Once the MDS holds exclusive access, it must handle any evicted clients before transitioning the layout. Evicted clients will not receive the AW lock cancellation and may have writes in-flight that land on OSTs after the epoch close — see Client Eviction from MDT and MDS Failover for how this is handled (OST extent lock flush to maximise primary mirror completeness).

After evicted clients are handled, the MDS examines the error reports from all clients’ cancellation LVBs and transitions the layout:

• No errors on a mirror: clear INFLIGHT — mirror is now clean and in sync.
• Errors on a mirror: clear INFLIGHT, set STALE — mirror requires full resync. lamigo is notified via changelogs (the same mechanism used by Hot Pools today) and attempts recovery — see §2.4.5.
• Client eviction (no error report available): assume writes to all mirrors except the primary failed — clear INFLIGHT, set STALE on secondaries.

The layout transitions back to RDONLY. This transition bumps the layout generation (version). Note that the OST-side layout generation check (ff_layout_version) does not by itself fence late-arriving RPCs from evicted clients — the OST only rejects writes older than the minimum generation it has already seen, and it learns new generations from incoming writes rather than from the MDS. The actual fencing of evicted-client writes is provided by the OST extent lock flush described above.
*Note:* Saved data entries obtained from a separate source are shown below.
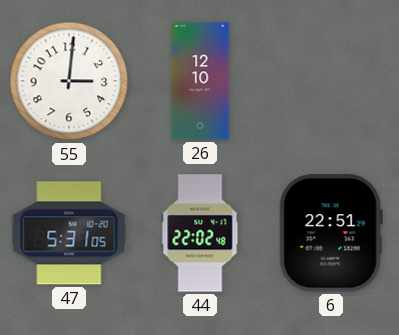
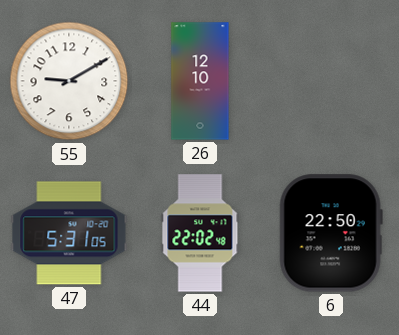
55: 3:01 -> 9:10
6: 22:51 -> 22:50
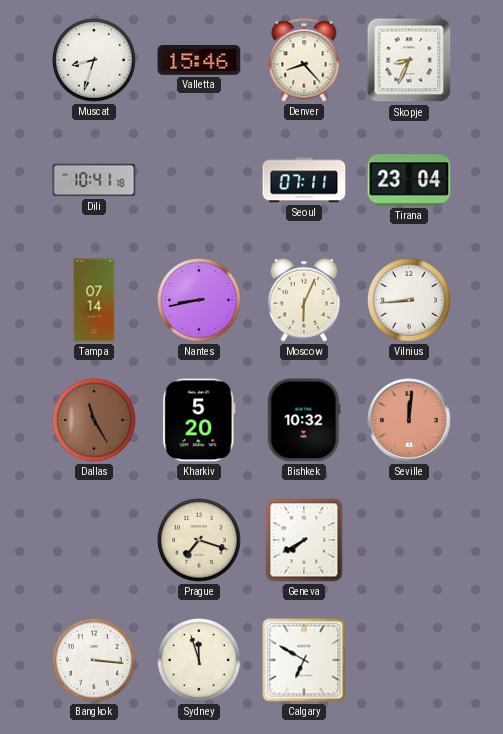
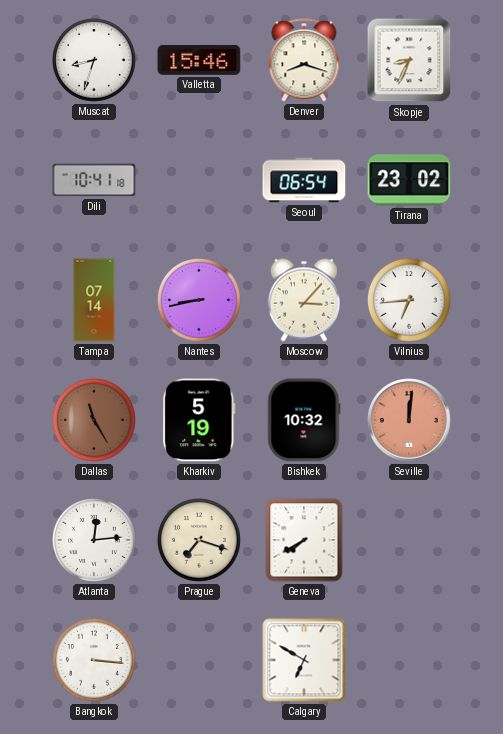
Denver: 8:23 -> 8:18
Seoul: 07:11 -> 06:54
Tirana: 23:04 -> 23:02
Moscow: 6:04 -> 3:07
Vilnius: 8:44 -> 6:44
Kharkiv: 5:20 -> 5:19
Atlanta: none -> 12:14
Sydney: 11:57 -> none
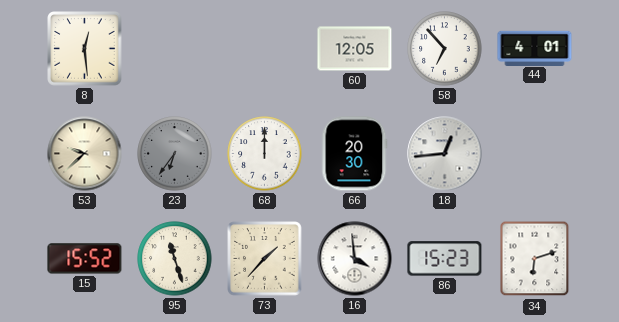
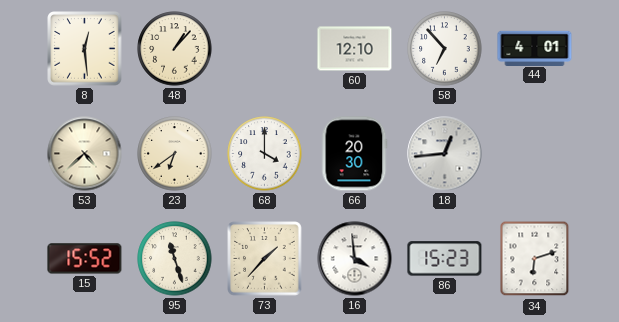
48: none -> 1:07
60: 12:05 -> 12:10
53: 9:38 -> 4:38
23: 6:36 -> 6:39
23 dial: grey -> cream
68: 12:00 -> 4:00
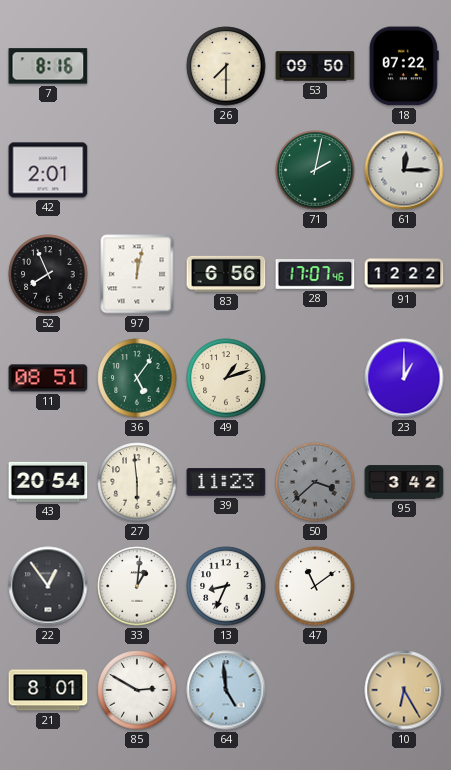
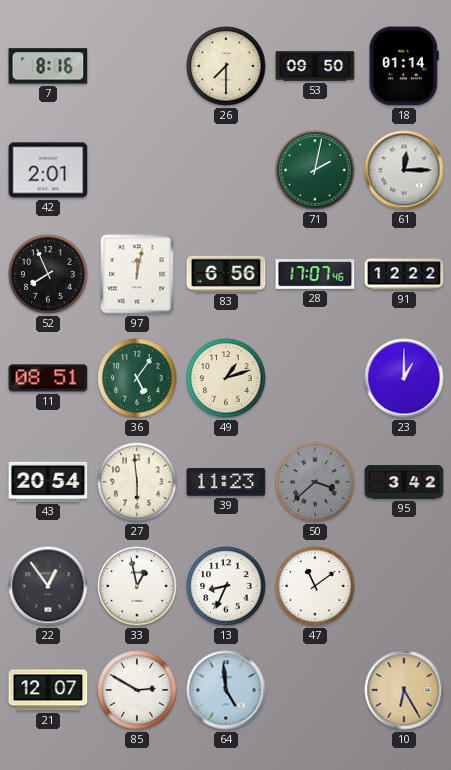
18: 07:22 -> 01:14
33: 1:01 -> 12:58
21: 8:01 -> 12:07
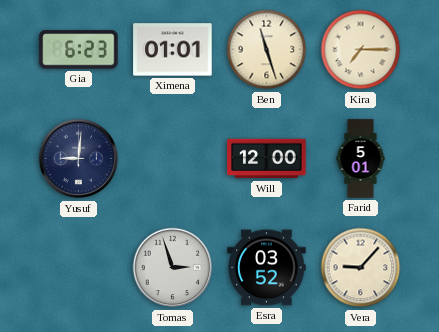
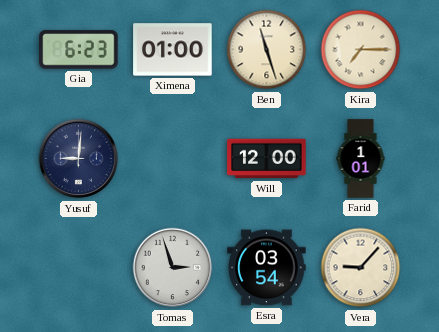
Ximena: 01:01 -> 01:00
Farid: 5:01 -> 1:01
Esra: 03:52 -> 03:54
2.2.5. Recovery After MDS Failover

For recovery to succeed after MDS failover or crash, the MDS must determine which files had active IWM write epochs at the time of failure, so it can close those epochs safely. AW lock state (including which clients hold AW locks) is held in memory and lost on restart, so the MDS cannot simply reconstruct the epoch state from its in-memory lock tables.

If any client fails to reconnect during recovery (is evicted), the MDS closes active epochs for that client’s files with errors — see Client Eviction from MDT for the eviction behavior. The primary mirror is always identifiable after a crash: INFLIGHT is durably recorded in the layout xattr (lcme_flags), and the primary is the one without INFLIGHT set (set as part of the durable layout transition to WRITE_PENDING at epoch open). If all clients reconnect successfully, recovery proceeds normally: clients replay their AW locks, the MDS reconstructs the in-memory epoch state, and epochs close as they would in the non-crash case.

The central question is how the MDS identifies which files had active epochs. There are several possible approaches:

1. Scan all inodes for INFLIGHT mirrors. Correct but prohibitively expensive — a large filesystem could have billions of inodes and only a handful of active IWM files.

2. Replay from client lock state. Clients replay their AW locks during recovery, which tells the MDS which files have active epochs. But this only works if all clients reconnect — if a client is evicted, its lock state is lost and the MDS has no way to know which files it was writing. This is exactly the case where recovery matters most.

3. Durable epoch FID set. The MDS maintains a persistent set of FIDs with active write epochs, updated at epoch open/close time. On recovery, the MDS reads this set directly instead of scanning or depending on client replay.

Chosen approach: durable epoch FID set. When a file’s first AW lock is granted (transitioning the layout to WRITE_PENDING and setting INFLIGHT on secondaries), the FID is added to the set. When the epoch closes, the FID is removed. This is one durable write per file entering a write epoch, not per client or per lock grant. The set must support fast insertion/removal and could be very large (potentially millions of concurrent IWM files). The storage and indexing design is deferred to the implementation phase.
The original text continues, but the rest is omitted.